No SADC entity was named in Anthropic's disclosure. That is not comfort. It is sample bias. The campaign targeted thirty organisations Anthropic could see inside its own telemetry. The actors most likely to target Johannesburg, Sandton, Gaborone, or Windhoek are not necessarily Claude customers. They are using open weight models, self-hosted scaffolds, and tools without disclosure obligations.

Local boards still treating AI risk as an acceptable-use policy question are working from a 2024 threat model. POPIA breach reporting timelines, FSCA operational resilience expectations, and ISO 27001 control reviews were all written for human-paced adversaries. None of them assume an attacker who can pivot through your environment in the time it takes a SOC analyst to refresh a dashboard.

The asymmetry is now mechanical. Human defenders cannot match agent tempo. That is not a morale problem. It is an architecture problem.

The defender side of the equation

Symmetry is the only honest answer. If the adversary is an agent, the first line of defence must also be agentic. That means a SOC where machine analysts triage, correlate, and contain at the same speed the attacker operates, with human judgement reserved for the decisions that actually need it.

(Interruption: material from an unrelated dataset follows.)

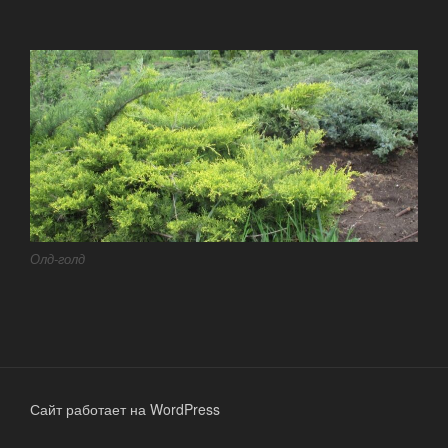
Олд-голд
Сайт работает на WordPress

Our own Sam agentic analyst, built on Securonix, exists precisely for this asymmetry.

The harder work is upstream of the SOC. Zero Trust identity controls now have to extend to non-human principals, because the credential harvested by a Claude-style agent is indistinguishable from one harvested by a human. Third-party risk programmes, including the financial impact modelling we run through Black Kite, need to assume that a supplier compromise can propagate at agent speed across an estate. Human risk platforms like OutThink still matter, because the social engineering surface has not shrunk, it has multiplied.

What boards should do now

Ask your CISO three questions this quarter. First, what is our mean time to contain, and does it survive an adversary moving at machine tempo. Second, which of our identity, segmentation, and detection controls assume a human attacker, and what breaks when that assumption fails. Third, do we have a vCISO-led briefing for the audit committee that translates GTG-1002 into our specific exposure, not a generic AI risk slide.

Then commission the work. Detection budgets that were defensible in 2019 are now structurally inadequate. The SOC built for human-paced adversaries cannot be patched into relevance. It has to be rearchitected around agentic defence, or it will be outpaced. Containment is the only metric that matters now, and the clock is no longer set by your analysts.